Figure 13 shows the gas saturation distribution in the system after 0.5 PV of CO2 injection, and Fig. 14 shows the final remaining oil distribution after 1PV of CO2 injection; the cases shown are for the near-miscible case with \(\sigma_{\text{go}}^{0}\) = 3, 5 and 10 mN/m. How the oil stripping mechanism affects the flow behaviour can be seen by comparing the results in Fig. 8a with those in Fig. 13a. For the same pore volume of CO2 injected, the gas saturation is much higher in the near-miscible case than in the immiscible case in the preferential routes (as indicated by the oval shapes). At near-miscible conditions, the oil components have been mostly vaporized into the CO2 and thus flow in the gas phase. As a result, the greatly increased gas saturation will form more aggressive gas fingers at near-miscible conditions than at immiscible conditions. Note that the reduction in oil viscosity is minor in our case (see Fig. 32 in Appendix). In other words, the flow is unstable during the whole injection process. More interestingly, IFT effects mobilize some oil, which leads to an even worse macroscopic sweep efficiency. Both mechanisms are working in tandem to recover the oil in the preferential routes (as indicated by the oval shapes) but forming more severe gas fingers at the same time, as seen in Fig. 13a–d. As a result, the oil in the preferential routes can be more efficiently produced, whereas the oil in the non-preferential routes is even more poorly recovered than in the base case (Fig. 14). The results in Fig. 15 show that the oil recovery after 1 PVI has been modestly increased by the IFT effects, but only by a limited amount due to viscous instability forming dominant gas fingers. This case with continuous CO2 injection also shows that there is a significant amount of bypassed oil in the non-preferential routes.
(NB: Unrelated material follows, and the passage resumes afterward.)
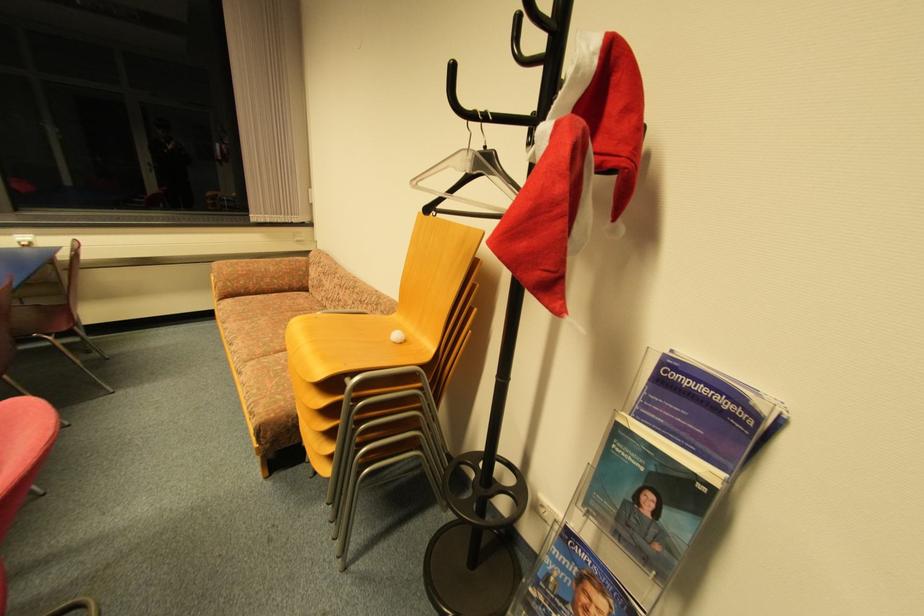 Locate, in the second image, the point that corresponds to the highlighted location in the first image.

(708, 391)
4.5 2D Areal Test: 2 PVI WAG CO2 Injection at Near-Miscible Conditions (120 bar)
We now address the issue of the oil left in the non-preferential routes which is left because of the overall impact of the IFT effects leading to such dominant gas fingers. The analysis of these interactions between oil stripping/compositional effects (MCE) and IFT effects (MIFT) has led us to consider WAG injection, which is expected to improve the stability of the displacing front. Therefore, a range of numerical simulations of near-miscible WAG displacement with the aforementioned injection strategy (Table 1) were conducted with/without IFT effects as shown in the following. At this stage, Stone 2 was selected to produce the 3PRP in our simulations, but a further sensitivity analysis of the 3PRP models is presented in the next section.
Figure 16 shows the remaining oil saturation at various stages of the WAG simulations comparing near-miscible cases both with and without the IFT effects included. The figures on the left (a–d) show the results without IFT effects, and those on the right (e–h) with IFT effects. As expected, WAG is able to efficiently improve macroscopic sweep in both cases. Very importantly, the displacement performance has been significantly enhanced in the case including IFT effects, particularly in the non-preferential routes. Eventually, there has been a very significant increase (17%) on the ultimate oil recovery as shown in Fig. 17. It is very evident that this improvement has come from the much improved sweep of the non-preferential (bypassed) flow paths.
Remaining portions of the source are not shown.